Zach, can you talk about how you calibrated your performance? Josh is quirky and irregular.

Quinto: The tone of the film is something we talked about from very early on. I’m a producer of the movie as well. We had a lot of conversations about it before we went into production, so I had a very clear understanding of the kind of movie we wanted to make. Brian and I have been friends for so long [after meeting in college], that I understand his perspective and his point of view and sense of humor. I think I got an understanding of the tone and the level of the comedy and the levity that is a part of the story. It’s not a light, frivolous comedy. It’s dealing with human relationships and emotions that are significant and socially relevant. So we didn’t want to undermine the potential for discourse about those issues.

Shoaf: Zach takes each scene at face value, and Josh’s moods are not going to be traceable in a linear way from A to B to C. He’s going to go from feeling very good to feeling very bad. I think you see that most in the scene where he gets very angry at Emily. And thankfully, it doesn’t feel like it’s coming out of nowhere in the context of the film; Josh is having a really bad day. He went there, and it was probably hard to play a character whose moods are erratic and don’t follow a rational path.

Quinto: I have no idea what that’s like!

Shoaf: It must have been immensely challenging to Google “mood swings” and find out what they are.

Brian, can you talk about the tone of the film? It’s absurdist, deadpan and melancholic.

Shoaf: The most ambitious thing in the film is the tone. You have an unreliable narrator with Josh, and you have humor that has to exist without a traditional joke, by and large. It’s humor that comes from the authenticity of the moment. It’s like threading a needle. It’s very risky.

Quinto: This is ultimately a film about three people who are lost to themselves, and the only way they can find their way is through each other.
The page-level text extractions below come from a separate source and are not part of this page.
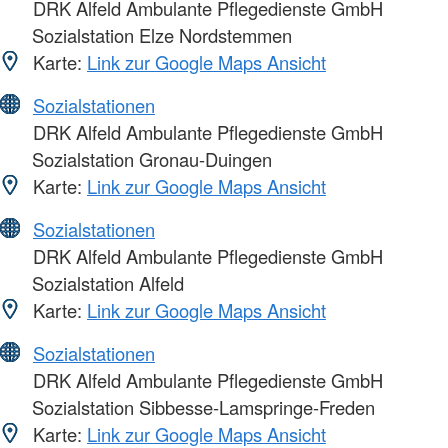
DRK Alfeld Ambulante Pflegedienste GmbH
Sozialstation Elze Nordstemmen
Karte:
Link zur Google Maps Ansicht
Sozialstationen
DRK Alfeld Ambulante Pflegedienste GmbH
Sozialstation Gronau-Duingen
Karte:
Link zur Google Maps Ansicht
Sozialstationen
DRK Alfeld Ambulante Pflegedienste GmbH
Sozialstation Alfeld
Karte:
Link zur Google Maps Ansicht
Sozialstationen
DRK Alfeld Ambulante Pflegedienste GmbH
Sozialstation Sibbesse-Lamspringe-Freden
Karte:
Link zur Google Maps Ansicht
Hannah, [played by Sheila Vand,] exists as this kind of ephemeral catalyst to bring them together in a way, to wake Josh up and allow him to get to a place where he can connect.

One of my favorite moments in the movie is a simple one, the scene between Craig and Josh where Craig is wracked with guilt and has avoided this moment of confronting that he should have been there for his brother. He goes through this whole story about the zoo, and Josh’s response [stuns him]. The stories we tell ourselves and the things that we are willing to avoid because we believe those stories — even if they are not true — to me, is the essence of what this movie is. It’s about two people who missed out on the opportunity to really connect and be there for one another because one is afraid, and the other wasn’t able to face that fear.

I like that scene because it doesn’t go where you expect.

What I love about Josh is that he’s not resentful. Everything that he’s up against, his mental illness, his isolation and aloneness and abandonment — he’s not bitter and he’s not angry. He’s actually someone who wants to engage in the world, and with people, whether or not they are real.

Zach, is taking on these kinds of roles and telling these kinds of stories why you became an actor?

Yes, I was a very imaginative kid. I spent a lot of time making up stories, running around in the woods playing make believe. Part of my path to become an actor is an extension of that. I do love to lose myself in the content of the stories that I tell. And I love being a producer and having a hand in what those stories are.